The Draco Dwarf Galaxy (PGC 60095) is a spheroidal galaxy which was discovered by Albert George Wilson of Lowell Observatory in 1954 on photographic plates of the National Geographic Society’s Palomar Observatory Sky Survey (POSS). It is part of the Local Group and a satellite galaxy of the Milky Way galaxy. The Draco Dwarf is situated in the direction of the Draco Constellation at 34.6° above the galactic plane and at a distance of 260 000 light-years.

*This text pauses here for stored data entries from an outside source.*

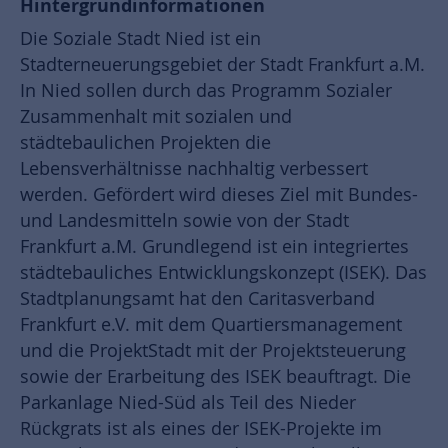
Hintergrundinformationen
Die Soziale Stadt Nied ist ein
Stadterneuerungsgebiet der Stadt Frankfurt a.M.
In Nied sollen durch das Programm Sozialer
Zusammenhalt mit sozialen und
städtebaulichen Projekten die
Lebensverhältnisse nachhaltig verbessert
werden. Gefördert wird dieses Ziel mit Bundes-
und Landesmitteln sowie von der Stadt
Frankfurt a.M. Grundlegend ist ein integriertes
städtebauliches Entwicklungskonzept (ISEK). Das
Stadtplanungsamt hat den Caritasverband
Frankfurt e.V. mit dem Quartiersmanagement
und die ProjektStadt mit der Projektsteuerung
sowie der Erarbeitung des ISEK beauftragt. Die
Parkanlage Nied-Süd als Teil des Nieder
Rückgrats ist als eines der ISEK-Projekte im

A dwarf spheroidal galaxy (dSph) is a term in astronomy applied to small, low-luminosity galaxies with very little dust and an older stellar population. They are found in the Local Group as companions to the Milky Way and as systems that are companions to the Andromeda Galaxy (M31). While similar to dwarf elliptical galaxies in appearance and properties such as little to no gas or dust or recent star formation, they are approximately spheroidal in shape and generally have lower luminosity.
In the pictures below all the fainter stars visible are not part of the Milky Way, but part of the dwarf galaxy. Some more distant galaxies are also visible through the dwarf galaxy.
Recent studies have indicated that the galaxy may potentially hold large amounts of dark matter. Having an absolute magnitude of −8.6 and a total luminosity of only 2×105 L☉, it is one of the faintest companions to our Milky Way.
The Draco Dwarf contains many red giant branch (RGB) stars; five carbon stars have been identified in Draco Dwarf and four likely asymptotic giant branch (AGB) stars have been detected. In1961, Walter Baade and Henrietta H. Swope studied Draco Dwarf and discovered over 260 variables. Of the 138 in the cluster’s center, all but five were determined to be RR Lyrae variables. From this work a RR Lyrae derived distance modulus of 19.55 is found which implies a distance of 81 kpc. The modern estimate is 80 ± 10 kpc from Earth and its size is around 830 ± 100 × 570 ± 70 pc.
The Draco Dwarf contains primarily an old population of stars and insignificant amounts of interstellar matter (being basically dust free). From 75% to 90% of its stars formed more than ~10 Gyr ago followed by a low rate of formation with a small burst of star formation around 2–3 Gyr ago. The central region of Draco Dwarf exhibits a concentration of more metal-rich stars there being more centrally concentrated red horizontal branch stars than blue horizontal branch stars.
Dark matter
Recently, dwarf spheroidal galaxies have become key objects for the study of dark matter. The Draco Dwarf is one which has received specific attention. Radial velocity measurements of individual stars in Draco have revealed a large internal velocity dispersion giving a mass to luminosity ratio of up to 440 M☉/L☉, suggesting large amounts of dark matter. It has been hypothesized that large velocity dispersions could be explained as tidal dwarfs (virtually unbound stellar streams from dwarf galaxies tidally disrupted in the Milky Way potential). However, Draco Dwarf’s narrow horizontal branch width does not support this model. This only leaves the dark matter explanation and makes Draco Dwarf the most dark matter dominated object known as of 2007. The dark matter distribution within Draco Dwarf is at least nearly isothermal.
At large radii, radial velocity dispersion exhibit strange behavior. One possible explanation for this would be the presence of more than one stellar population. This suggests the need for further study of Draco Dwarf population’s metallicity and ages and of dwarf spheroidals in general.
In 2024, a group of scientists using the Hubble Space Telescope measured proper motions of Draco with 18 years of data, making it the first dwarf galaxy to have its 3D velocity dispersion profile radially resolved.